Robinhood Markets Inc., the online brokerage that’s suffered repeated outages during the recent market turmoil, is close to raising new funding at a valuation of about $8 billion, according to people familiar with the matter.
The Menlo Park, Calif.-based startup is raising about $250 million from investors led by Sequoia Capital, said the people, who asked not to be identified because the details are private. The company was most recently pegged to be worth $7.6 billion after a round of funding that closed in July. The new $8 billion figure is a pre-money valuation, the people said, meaning it refers to the value assigned to the company before the latest round of funds is received.
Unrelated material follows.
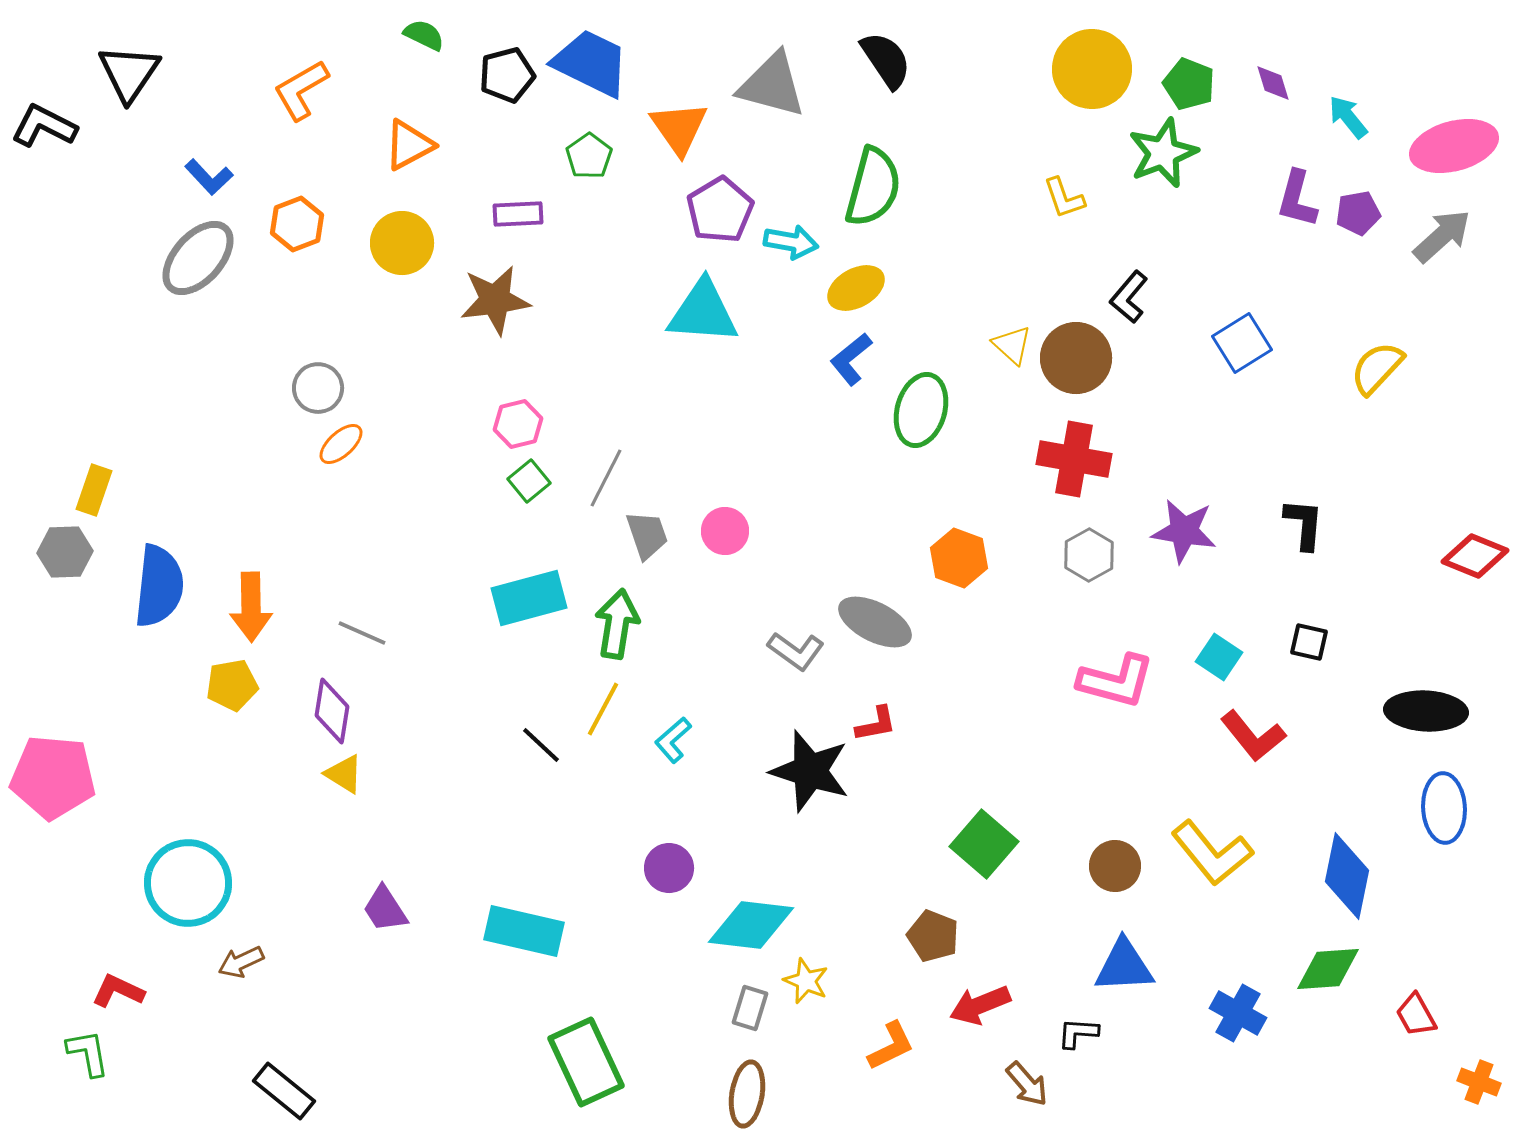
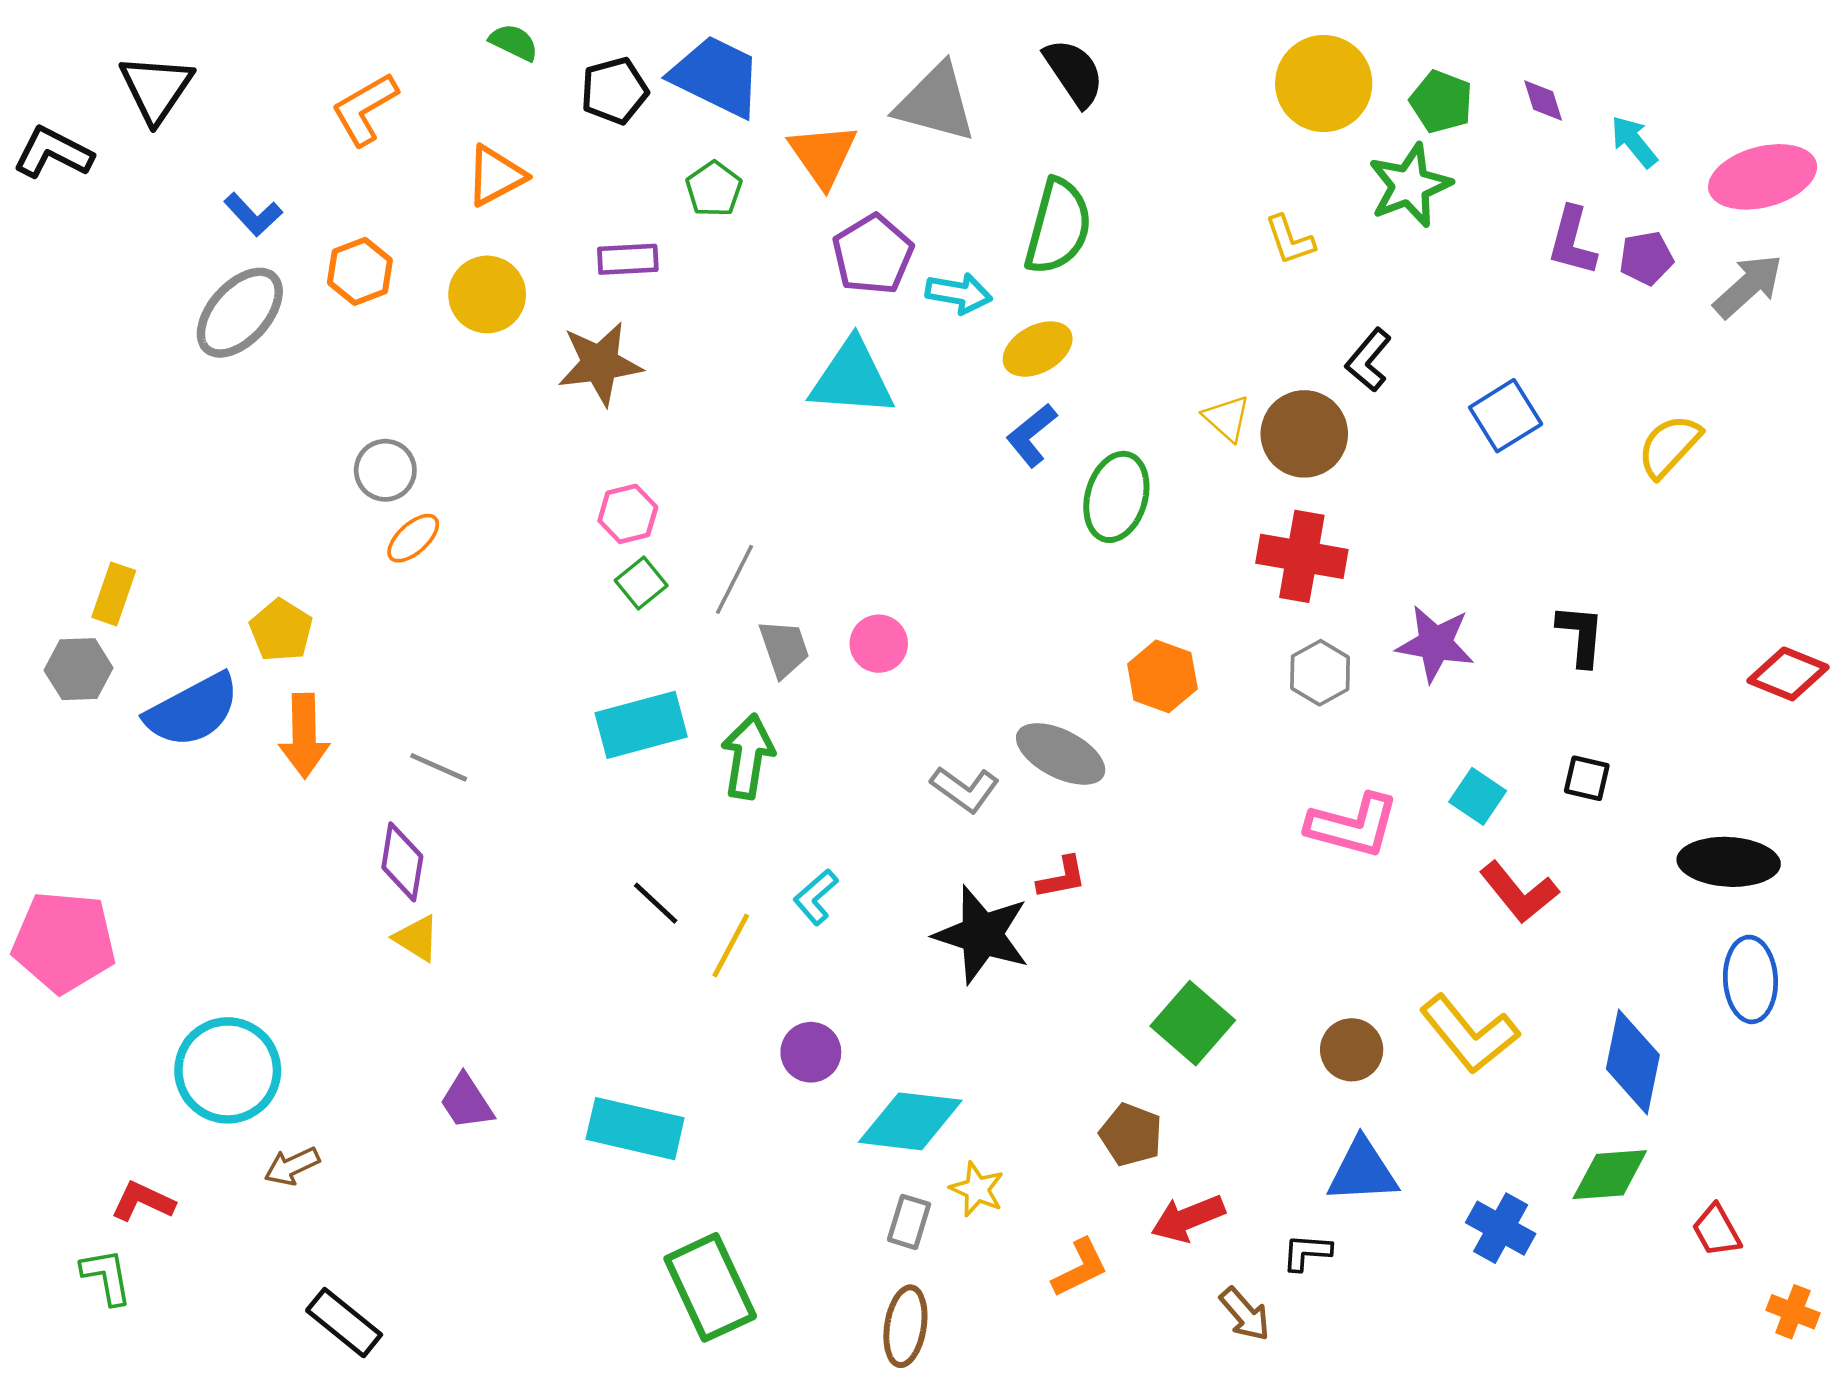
blue semicircle: (159, 586) -> (193, 710), turned 56
yellow pentagon: (232, 685) -> (281, 630), moved, turned -30
yellow line: (603, 709) -> (731, 946), moved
A final deal hasn’t been reached and might not be, the people said. Representatives for Robinhood and Sequoia declined to comment.
Robinhood has blamed frantic trading and record new account sign-ups for the technical problems that plagued its platform earlier this year. One outage on March 2 lasted for the entire U.S. trading session, a session in which the S&P 500 climbed 4.6%.
The company said in a statement in March that it was learning from its mistakes and was focused on continuing to improve the stability of its service and overall customer experience.
Robinhood has seen record revenue growth during the coronavirus pandemic, the people said. The volatility of the markets led to new account sign-ups, they said.
The firm had about $60 million in revenue in March, roughly tripling from the same month last year, one of the people said.
Prior investors include Alphabet Inc.’s GV, DST Global, Kleiner Perkins Caufield & Byers, New Enterprise Associates and Index Ventures. Sequoia is also an existing investor.
Founded in 2013, Robinhood allows commission-free stock trading via a mobile app, a format that’s since been copied by traditional brokers including Charles Schwab Corp. The company, which also provides other financial services, passed 10 million users in December.